What is needed ->
Copy, from the material below, each line that contains the word "alanı".
====================
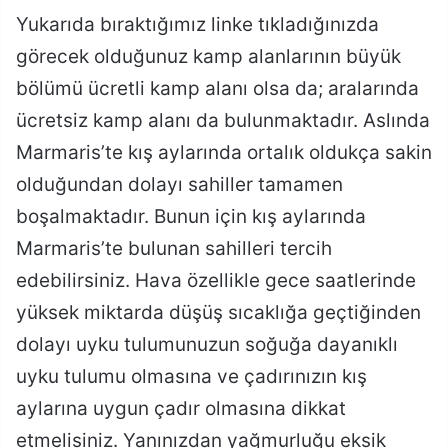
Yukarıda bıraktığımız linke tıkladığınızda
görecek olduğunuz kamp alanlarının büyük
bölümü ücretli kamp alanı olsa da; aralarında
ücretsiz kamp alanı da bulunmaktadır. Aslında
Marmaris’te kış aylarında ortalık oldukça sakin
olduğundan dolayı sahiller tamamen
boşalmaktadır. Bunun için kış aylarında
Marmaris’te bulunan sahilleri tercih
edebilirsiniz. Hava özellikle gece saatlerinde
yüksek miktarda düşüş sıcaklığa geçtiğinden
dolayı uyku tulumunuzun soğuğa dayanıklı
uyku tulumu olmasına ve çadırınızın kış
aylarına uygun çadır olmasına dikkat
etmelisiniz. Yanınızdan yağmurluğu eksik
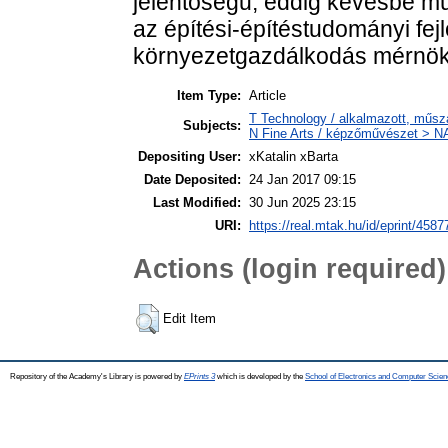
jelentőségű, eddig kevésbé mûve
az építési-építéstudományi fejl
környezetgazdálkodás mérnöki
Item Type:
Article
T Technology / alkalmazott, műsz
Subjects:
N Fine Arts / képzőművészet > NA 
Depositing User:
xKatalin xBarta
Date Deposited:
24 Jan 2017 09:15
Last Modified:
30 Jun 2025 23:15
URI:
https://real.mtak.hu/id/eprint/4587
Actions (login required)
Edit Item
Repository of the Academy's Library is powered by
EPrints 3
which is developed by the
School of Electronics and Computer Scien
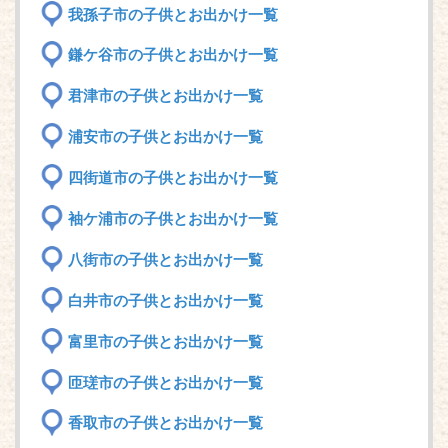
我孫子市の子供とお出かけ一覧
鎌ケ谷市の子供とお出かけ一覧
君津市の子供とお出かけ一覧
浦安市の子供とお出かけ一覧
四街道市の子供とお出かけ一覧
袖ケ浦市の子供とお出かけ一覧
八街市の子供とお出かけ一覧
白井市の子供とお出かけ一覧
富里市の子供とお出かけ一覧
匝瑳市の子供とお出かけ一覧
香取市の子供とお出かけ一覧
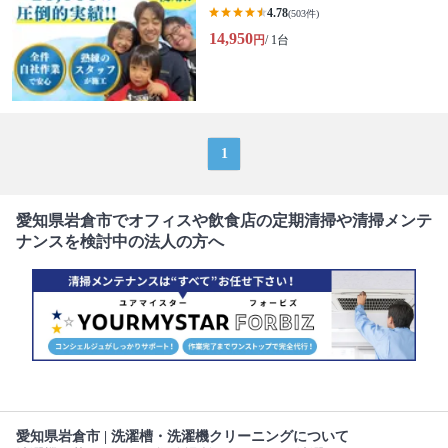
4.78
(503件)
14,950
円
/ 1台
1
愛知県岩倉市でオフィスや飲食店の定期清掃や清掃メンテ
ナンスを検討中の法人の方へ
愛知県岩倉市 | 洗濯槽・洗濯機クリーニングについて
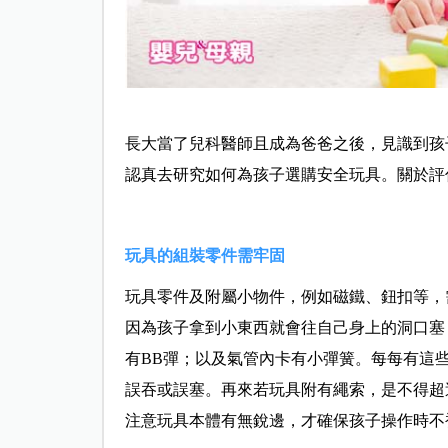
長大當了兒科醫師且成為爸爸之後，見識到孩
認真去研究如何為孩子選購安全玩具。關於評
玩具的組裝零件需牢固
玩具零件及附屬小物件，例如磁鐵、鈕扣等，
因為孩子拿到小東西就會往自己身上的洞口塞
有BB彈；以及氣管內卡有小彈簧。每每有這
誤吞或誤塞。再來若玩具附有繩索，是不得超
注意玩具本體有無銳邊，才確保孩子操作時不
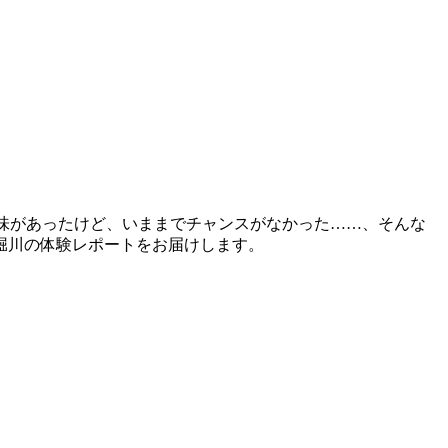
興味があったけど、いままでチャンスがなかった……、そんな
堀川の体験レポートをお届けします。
====================
Output of the task ->
bölümü ücretli kamp alanı olsa da; aralarında
ücretsiz kamp alanı da bulunmaktadır. Aslında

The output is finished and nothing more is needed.